What you need to do: Your answer should be the full data, transcribed exactly, with no pictures in it.

(Given data Opens)

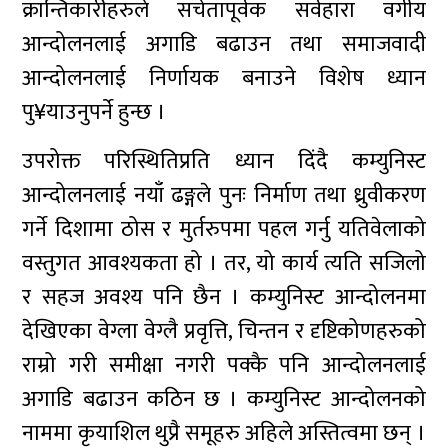
क्रान्तिकारीहरुले सचेतापूर्वक सर्वहारा वर्गीय
आन्दोलनलाई अगाडि बढाउन तथा समाजवादी
आन्दोलनलाई निर्णायक बनाउने विशेष ध्यान
पु¥याउनुपर्ने हुन्छ ।
उपरोक्त परिस्थितिप्रति ध्यान दिंदै कम्युनिस्ट
आन्दोलनलाई नयाँ ढङ्गले पुनः निर्माण तथा ध्रुवीकरण
गर्ने दिशामा ठोस र मुर्तरुपमा पहल गर्नु यतिवेलाको
वस्तुगत आवश्यकता हो । तर, यो कार्य त्यति सजिलो
र सहज अवश्य पनि छैन । कम्युनिस्ट आन्दोलनमा
देखिएका वेग्ला वेग्लै प्रवृत्ति, चिन्तन र दृष्टिकोणहरुको
राम्रो गरी समीक्षा नगरी पक्कै पनि आन्दोलनलाई
अगाडि बढाउन कठिन छ । कम्युनिस्ट आन्दोलनको
नाममा कृयाशिल थुप्रै समूहरु अहिले अस्तित्वमा छन् ।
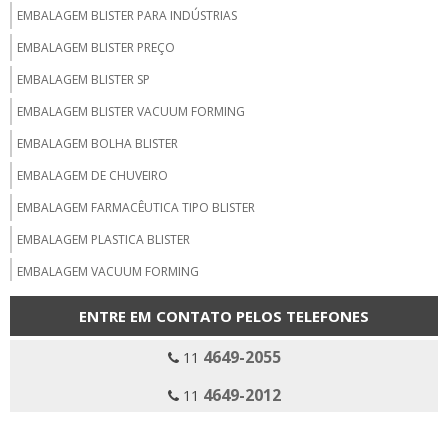
EMBALAGEM BLISTER PARA INDÚSTRIAS
EMBALAGEM BLISTER PREÇO
EMBALAGEM BLISTER SP
EMBALAGEM BLISTER VACUUM FORMING
EMBALAGEM BOLHA BLISTER
EMBALAGEM DE CHUVEIRO
EMBALAGEM FARMACÊUTICA TIPO BLISTER
EMBALAGEM PLASTICA BLISTER
EMBALAGEM VACUUM FORMING
EMBALAGENS EM VACUUM FORMING
ENTRE EM CONTATO PELOS TELEFONES
EMPRESA DE VACUUM FORMING SP
4649-2055
11
EMPRESA EMBALAGEM BLISTER CLAMSHELL
4649-2012
11
EMPRESA EMBALAGEM BLISTER ENCARTELADO
EMPRESA EMBALAGEM BLISTER SELADO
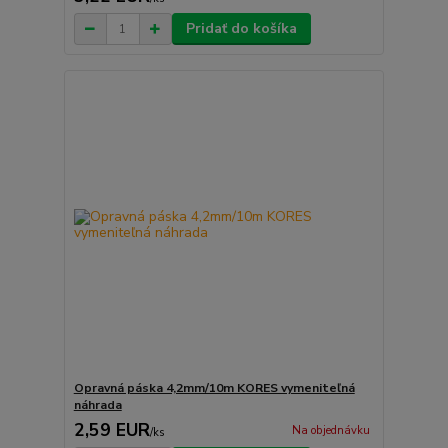
Pridať do košíka
Opravná páska 4,2mm/10m KORES vymeniteľná
náhrada
2,59 EUR
Na objednávku
/
ks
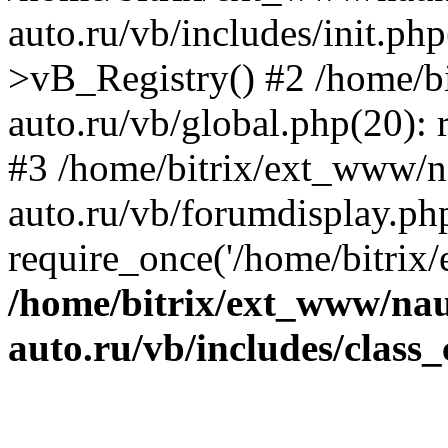
auto.ru/vb/includes/init.ph
>vB_Registry() #2 /home/b
auto.ru/vb/global.php(20): r
#3 /home/bitrix/ext_www/n
auto.ru/vb/forumdisplay.ph
require_once('/home/bitrix/
/home/bitrix/ext_www/na
auto.ru/vb/includes/class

(Given data Closes)

Worked solution:
क्रान्तिकारीहरुले सचेतापूर्वक सर्वहारा वर्गीय
आन्दोलनलाई अगाडि बढाउन तथा समाजवादी
आन्दोलनलाई निर्णायक बनाउने विशेष ध्यान
पु¥याउनुपर्ने हुन्छ ।
उपरोक्त परिस्थितिप्रति ध्यान दिंदै कम्युनिस्ट
आन्दोलनलाई नयाँ ढङ्गले पुनः निर्माण तथा ध्रुवीकरण
गर्ने दिशामा ठोस र मुर्तरुपमा पहल गर्नु यतिवेलाको
वस्तुगत आवश्यकता हो । तर, यो कार्य त्यति सजिलो
र सहज अवश्य पनि छैन । कम्युनिस्ट आन्दोलनमा
देखिएका वेग्ला वेग्लै प्रवृत्ति, चिन्तन र दृष्टिकोणहरुको
राम्रो गरी समीक्षा नगरी पक्कै पनि आन्दोलनलाई
अगाडि बढाउन कठिन छ । कम्युनिस्ट आन्दोलनको
नाममा कृयाशिल थुप्रै समूहरु अहिले अस्तित्वमा छन् ।
EMBALAGEM BLISTER PARA INDÚSTRIAS
EMBALAGEM BLISTER PREÇO
EMBALAGEM BLISTER SP
EMBALAGEM BLISTER VACUUM FORMING
EMBALAGEM BOLHA BLISTER
EMBALAGEM DE CHUVEIRO
EMBALAGEM FARMACÊUTICA TIPO BLISTER
EMBALAGEM PLASTICA BLISTER
EMBALAGEM VACUUM FORMING
EMBALAGENS EM VACUUM FORMING
ENTRE EM CONTATO PELOS TELEFONES
EMPRESA DE VACUUM FORMING SP
4649-2055
11
EMPRESA EMBALAGEM BLISTER CLAMSHELL
4649-2012
11
EMPRESA EMBALAGEM BLISTER ENCARTELADO
EMPRESA EMBALAGEM BLISTER SELADO
Pridať do košíka
Opravná páska 4,2mm/10m KORES vymeniteľná
náhrada
2,59 EUR
Na objednávku
/
ks
auto.ru/vb/includes/init.ph
>vB_Registry() #2 /home/b
auto.ru/vb/global.php(20): r
#3 /home/bitrix/ext_www/n
auto.ru/vb/forumdisplay.ph
require_once('/home/bitrix/
/home/bitrix/ext_www/na
auto.ru/vb/includes/class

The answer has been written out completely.